Raman fiber amplification is a nonlinear interaction between a seed laser and a spectrally shifted broadband pump laser within an optical fiber. The amplifier is fed with the light of a distributed feedback IR diode laser, and the output is frequency-doubled to achieve a total average output power of more than 20 W at a wavelength of 589 nm. The laser light has a linewidth of less than 5 MHz and a 10 percent repumper frequency sideband at 1.7 GHz.

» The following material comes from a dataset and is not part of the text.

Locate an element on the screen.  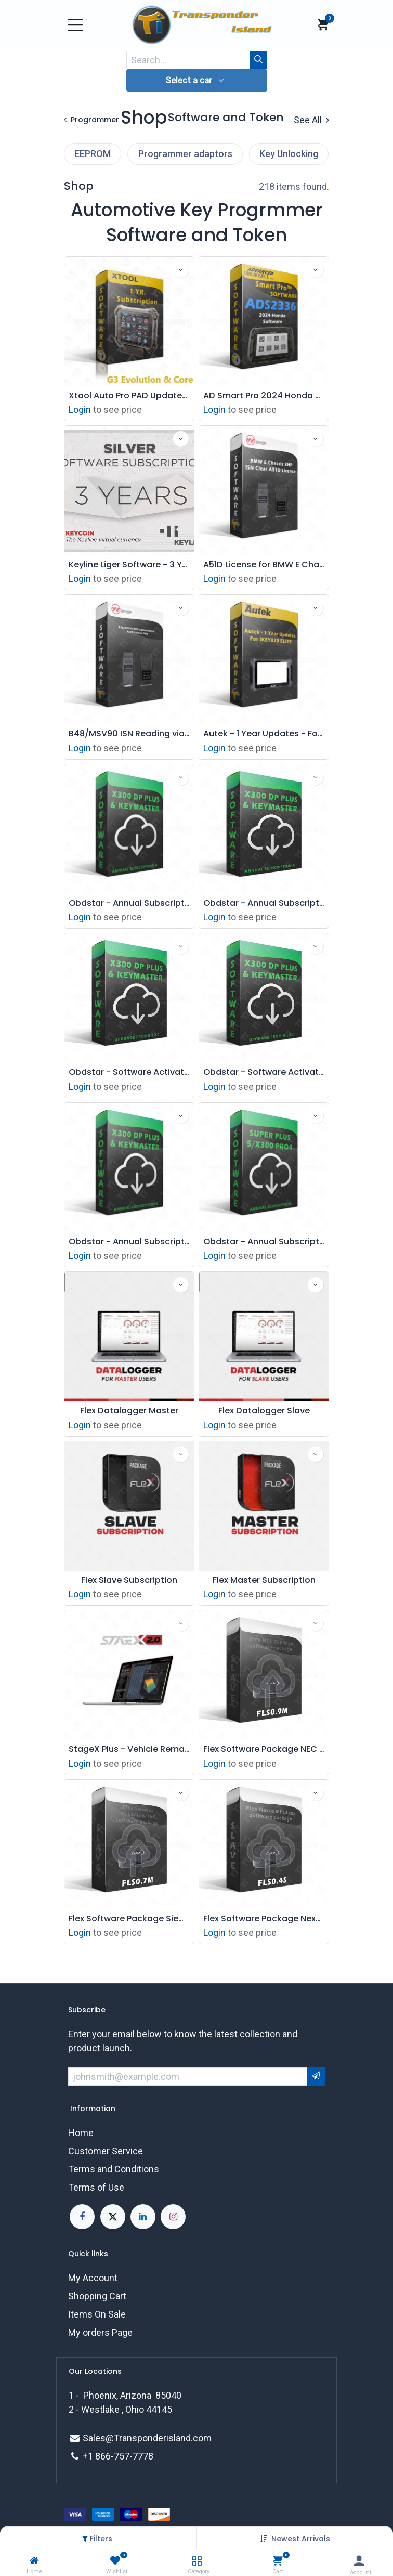 Flex Software Package Nexus MPC5xxx Slave is located at coordinates (263, 1918). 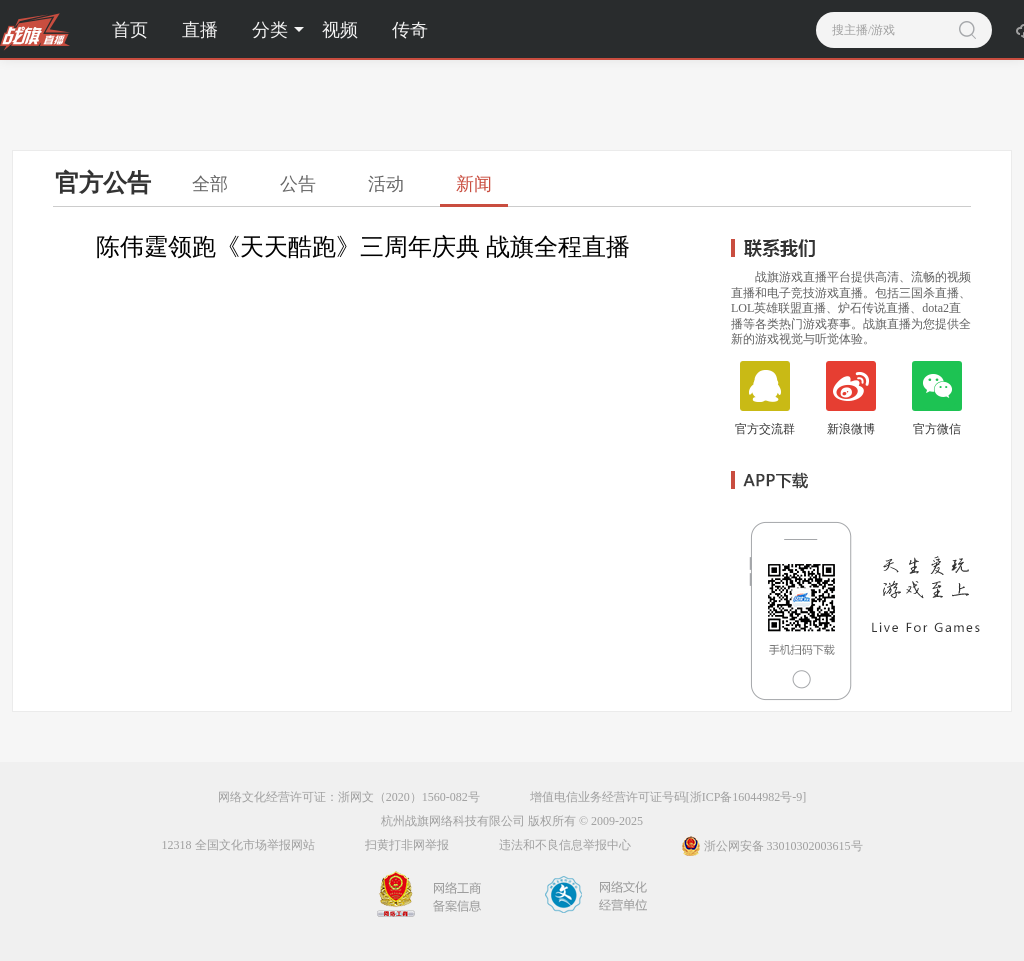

The laser excites sodium atoms in the mesosphere, 90 to 110 km above Earth's surface. The re-emitted fluorescence light of the atoms undergoes the same distortions in the atmosphere as the light emitted from real stars farther out in the universe. The fluorescence signal can be used to measure and compensate for these distortions using the adaptive optics of the telescope. In this way, diffraction-limited images of real stars can be obtained with the ground-based telescope.

The system was developed under a €5.2 million (approximately $5.7 million) contract awarded in 2010. Three additional SodiumStar lasers are expected to be installed in the near future.